Other data suggests that charters are pretty quick to
lower the disciplinary hammer on their smallest
students. Officials reported 434 "suspension incidences"
at the Pre-K (76) Kindergarten (112) and first grade
(246) at public charter schools in 2010-11
"Incidences" means the total includes kids who drew
multiple suspensions for offenses that included biting
and hitting teachers and classmates. Some other
suspensions were in response to chronic tardiness,
Even allowing for multiple offenders, Brown said the
situation was alarming. :"That's an incredible set of
numbers," he said.
Pearson, on the job for all of five weeks, didn't have
much of an explanation. "I share your concern," he said.
The statistics dovetail with reporting by my colleague
Donna St.
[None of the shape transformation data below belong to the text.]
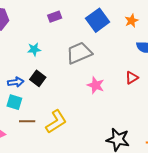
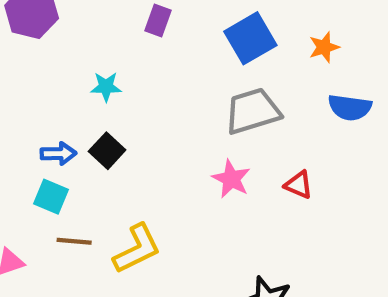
purple rectangle: (55, 17) -> (158, 21), turned -56
gray trapezoid: (79, 53) -> (253, 111), moved
red triangle: (132, 78) -> (299, 185), moved, turned 48

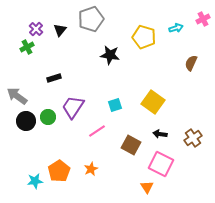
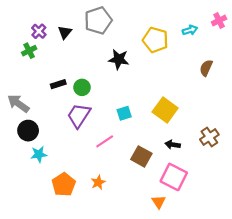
green circle: (48, 117) -> (82, 87), moved
brown cross: (193, 138) -> (209, 137), moved
cyan star: (35, 181) -> (39, 154), moved

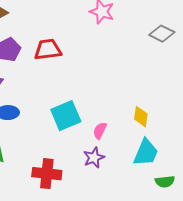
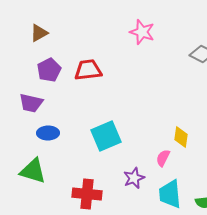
pink semicircle: (100, 131) -> (163, 158), moved
cyan trapezoid: (146, 153) -> (170, 194), moved, turned 152

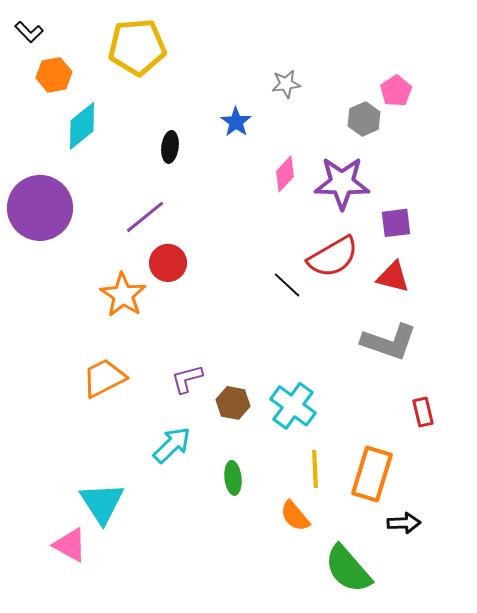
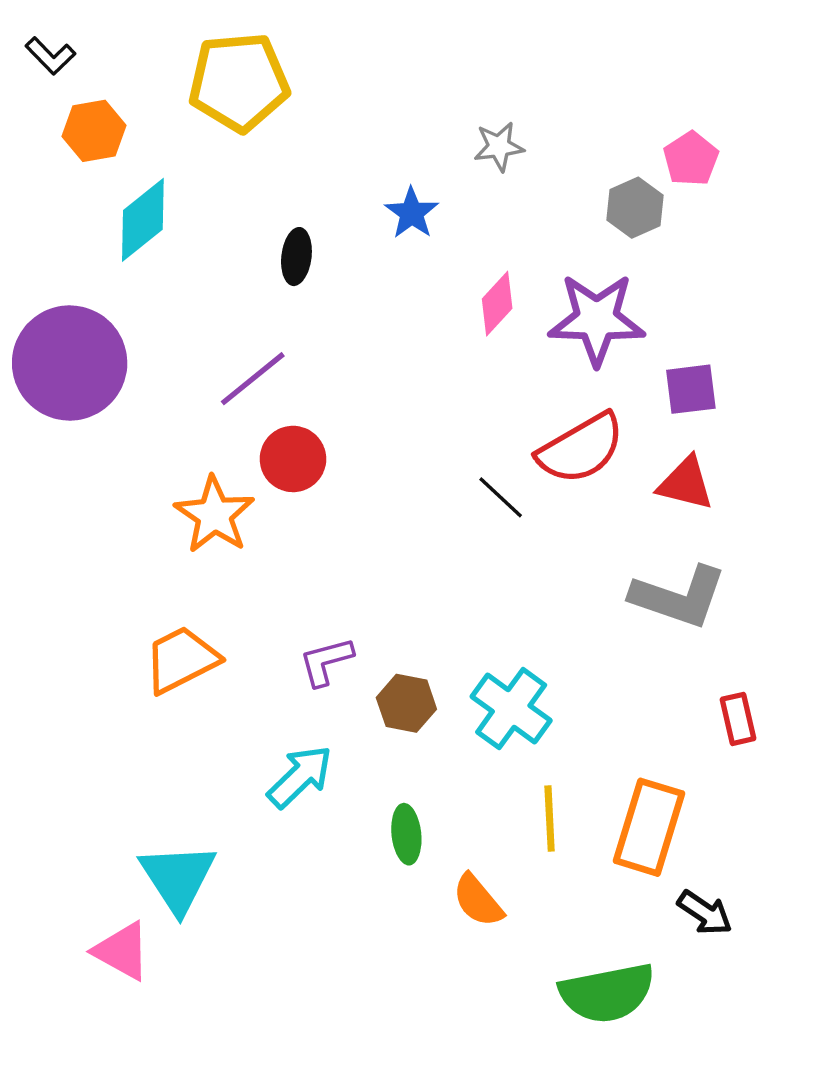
orange semicircle: (295, 516) -> (478, 900), moved
black arrow: (404, 523) -> (705, 913), turned 36
green semicircle: (348, 569) -> (607, 993), turned -60

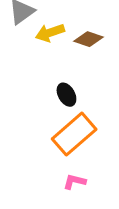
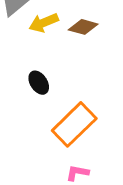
black ellipse: (66, 95) -> (39, 83), moved

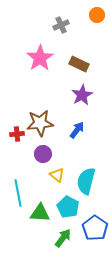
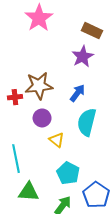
brown rectangle: (79, 64) -> (92, 31), moved
cyan semicircle: (86, 181) -> (87, 122), moved
green triangle: (40, 213) -> (28, 192), moved

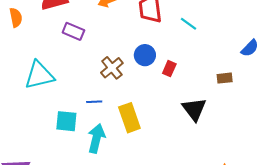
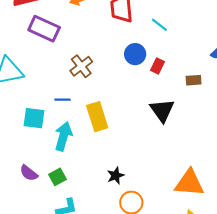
purple rectangle: (73, 31) -> (44, 29), size x1.4
blue circle: (145, 55) -> (135, 54), moved
red rectangle: (169, 69) -> (157, 66), moved

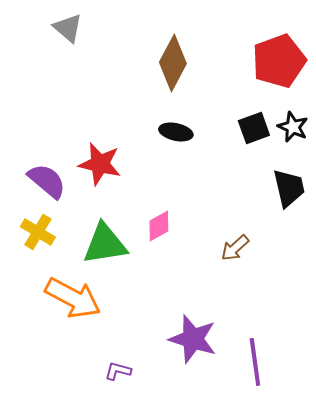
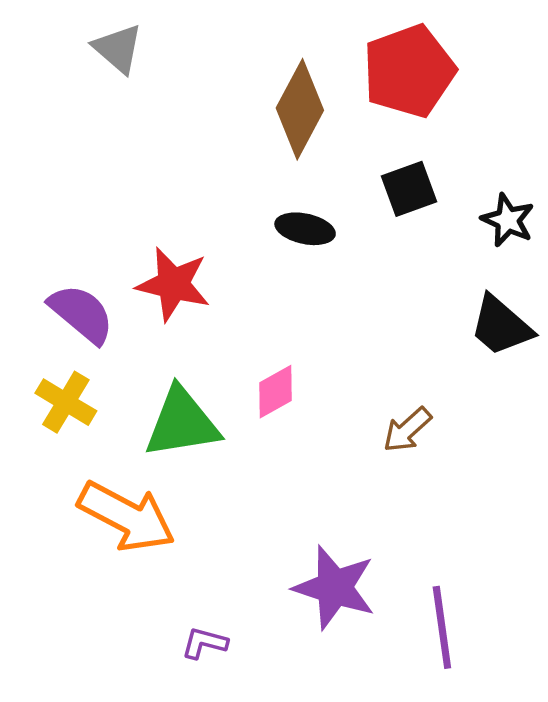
red pentagon: (279, 61) -> (409, 71), moved
black square: (254, 128) -> (409, 189), moved
black trapezoid: (289, 188) -> (501, 326), turned 144

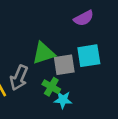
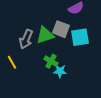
gray square: (64, 65) -> (61, 29), moved, turned 30
gray arrow: (19, 78) -> (26, 39), moved

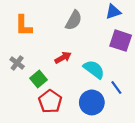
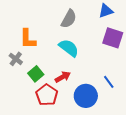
orange L-shape: (23, 26) -> (28, 39), moved
red arrow: (63, 58) -> (63, 77), moved
cyan semicircle: (94, 69) -> (69, 48), moved

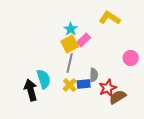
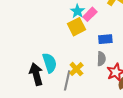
pink rectangle: (84, 40) -> (90, 14), moved
gray line: (70, 63) -> (67, 80), moved
blue rectangle: (84, 84) -> (105, 39), moved

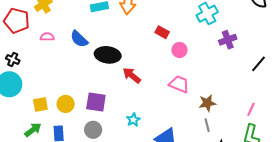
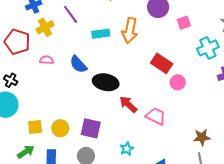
red rectangle: (162, 32) -> (162, 63), size x1.5
pink trapezoid: (179, 84) -> (156, 116), moved

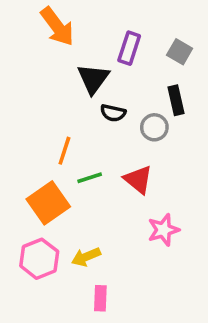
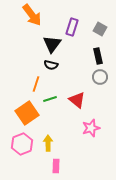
black semicircle: (113, 113) -> (51, 65), moved
gray circle: (154, 127) -> (100, 77), moved
yellow arrow: (86, 257) -> (48, 143), turned 112

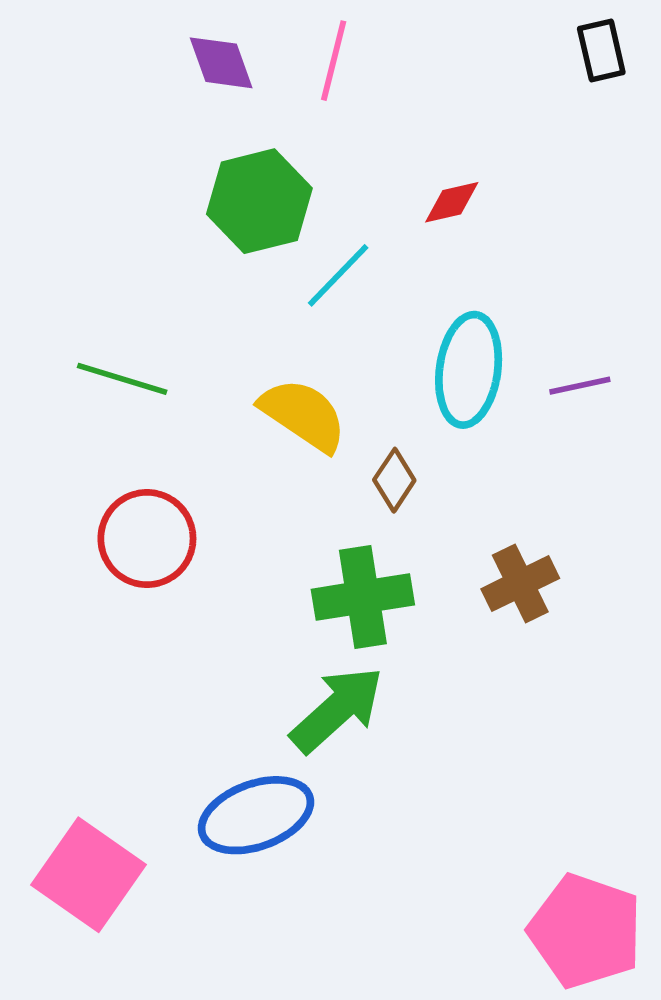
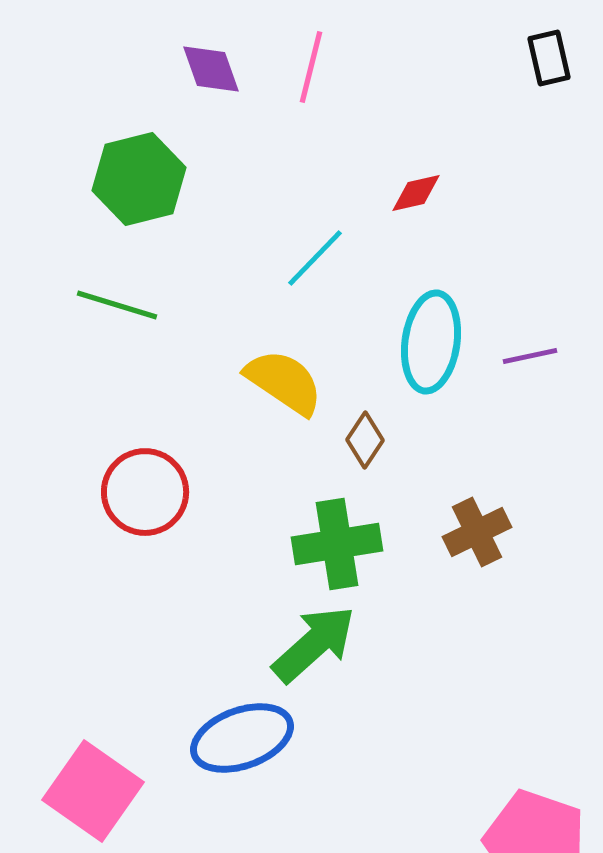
green hexagon: (259, 201) -> (139, 179), moved
green line: (122, 379) -> (117, 305), moved

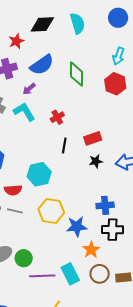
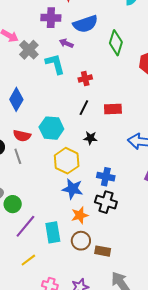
purple arrow: (29, 89) -> (66, 43), turned 48
black star: (96, 161) -> (90, 138), moved
gray line: (15, 211) -> (18, 156), turned 42
yellow hexagon: (51, 211) -> (67, 161), moved
purple line: (42, 276) -> (25, 226), turned -65

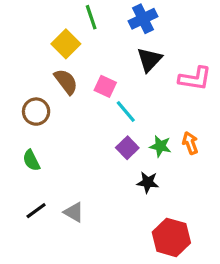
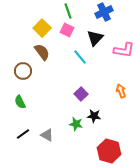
green line: (91, 17) -> (68, 11), moved
blue cross: (143, 19) -> (104, 12), moved
pink square: (105, 86) -> (67, 30), moved
cyan line: (126, 112) -> (80, 57), moved
green star: (160, 146) -> (76, 124), moved

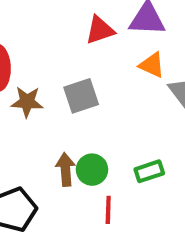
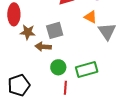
brown arrow: (66, 169) -> (43, 47), moved, turned -84
green rectangle: (149, 171) -> (87, 70), size x1.5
George, whose story last Sunday described
suspensions of kindergartners in school systems across
the region. Comparisons between charters and DCPS are
problematic because the charter data may contain
duplications. But for what it's worth, DCPS suspended
192 small children in 2010-11: in preschool (5), preK
(16) Kindergarten (21) and first grade (121).
Unlike traditional public schools, charters enjoy broad
latitude when it comes to instructional methods and
internal policies covering matters such as discipline.
But Pearson said the charter laws give the board more
than enough power to intervene, and that he intended to
investigate. Still, he said he did not anticipate
setting citywide guidelines.
"I don't think this problem has to be solved by creating
a uniform discipline policy," he said.